Exercise materials below:
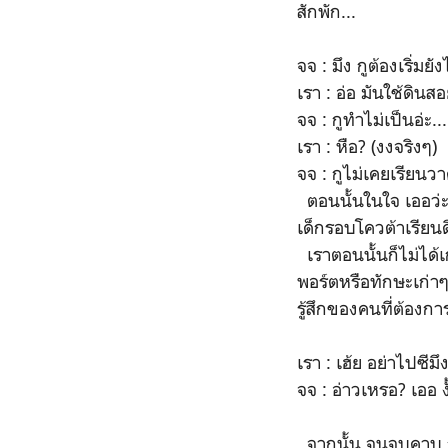
สักพัก...
จจ : มึง กูต้องเริ่มยัง
เรา : อ่อ มันใช้ดิ
จจ : กูทำไม่เป็นอ่ะ...
เรา : หือ? (งงจริงๆ)
จจ : กูไม่เคยเรียนว
ตอนนั้นในใจ เออว่ะ 
เด็กรอบโควต้าเรียนด
เราตอนนั้นก็ไม่ได้เ
พอร์ตหรือทักษะเก่าๆ
รู้สึกของคนที่ต้องก
เรา : เฮ้ย อย่าไปซีม
จจ : อ่าวเหรอ? เออ ง
จากนั้น จนจบคาบ ก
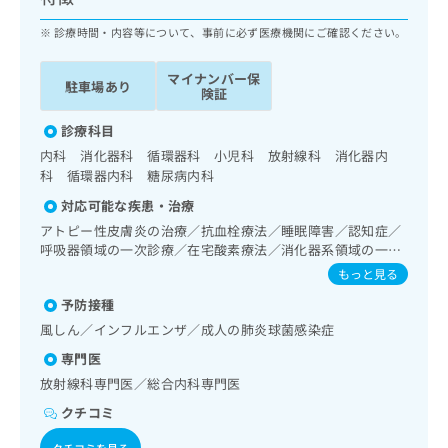
ッ
は
ク
診療時間・内容等について、事前に必ず医療機関にご確認ください。
こ
ナ
ち
ビ
ら
マイナンバー保
駐車場あり
に
険証
関
広
す
診療科目
広
告
る
告
内科 消化器科 循環器科 小児科 放射線科 消化器内
代
お
出
科 循環器内科 糖尿病内科
理
問
稿
対応可能な疾患・治療
店
い
の
合
アトピー性皮膚炎の治療／抗血栓療法／睡眠障害／認知症／
の
お
呼吸器領域の一次診療／在宅酸素療法／消化器系領域の一次
わ
方
問
診療／上部消化管内視鏡検査／食道悪性腫瘍化学療法／胃悪
せ
い
もっと見る
は
性腫瘍化学療法／大腸悪性腫瘍化学療法／肝･胆道・膵臓領
は
合
こ
予防接種
域の一次診療／胆道悪性腫瘍化学療法／膵悪性腫瘍化学療法
こ
わ
ち
／循環器系領域の一次診療／腎･泌尿器系領域の一次診療／
風しん／インフルエンザ／成人の肺炎球菌感染症
ち
せ
ら
尿失禁の治療／乳腺領域の一次診療／乳腺悪性腫瘍化学療法
ら
は
専門医
／内分泌･代謝･栄養領域の一次診療／インスリン療法／糖尿
こ
病患者教育（食事療法、運動療法、自己血糖測定）／糖尿病
放射線科専門医／総合内科専門医
こち
ち
広
による合併症に対する継続的な管理及び指導／血液・免疫系
らは
クチコミ
広
ら
告
領域の一次診療／小児領域の一次診療／がんに伴う精神症状
マイ
告
出
ナビ
のケア／画像診断管理（専ら画像診断を担当する医師による
クチコミを見る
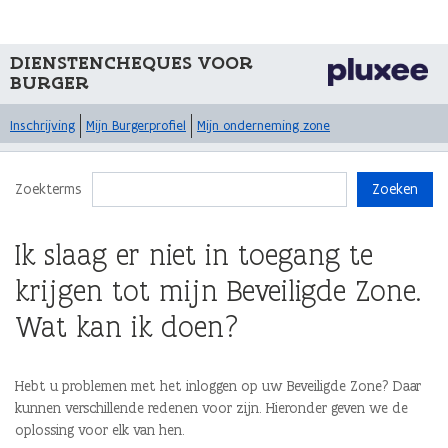
DIENSTENCHEQUES VOOR
BURGER
Inschrijving
Mijn Burgerprofiel
Mijn onderneming zone
Zoekterms
Zoeken
Ik slaag er niet in toegang te
krijgen tot mijn Beveiligde Zone.
Wat kan ik doen?
Hebt u problemen met het inloggen op uw Beveiligde Zone? Daar
kunnen verschillende redenen voor zijn. Hieronder geven we de
oplossing voor elk van hen.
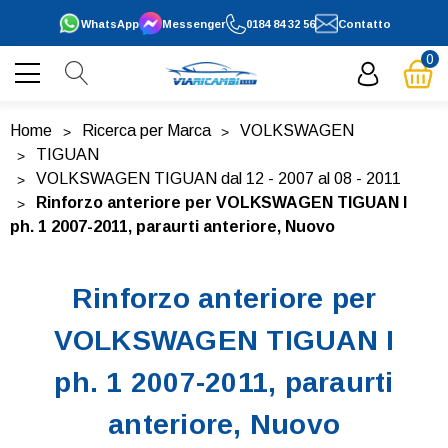
WhatsApp
Messenger
0184 84 32 56
Contatto
0
Home
Ricerca per Marca
VOLKSWAGEN
TIGUAN
VOLKSWAGEN TIGUAN dal 12 - 2007 al 08 - 2011
Rinforzo anteriore per VOLKSWAGEN TIGUAN I
ph. 1 2007-2011, paraurti anteriore, Nuovo
Rinforzo anteriore per
VOLKSWAGEN TIGUAN I
ph. 1 2007-2011, paraurti
anteriore, Nuovo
End of Exercise materials.
◆ **Your assignment**
The lines that mention the word "Rinforzo" should be pulled from the records above.

◆ **Task result**
Rinforzo anteriore per VOLKSWAGEN TIGUAN I
Rinforzo anteriore per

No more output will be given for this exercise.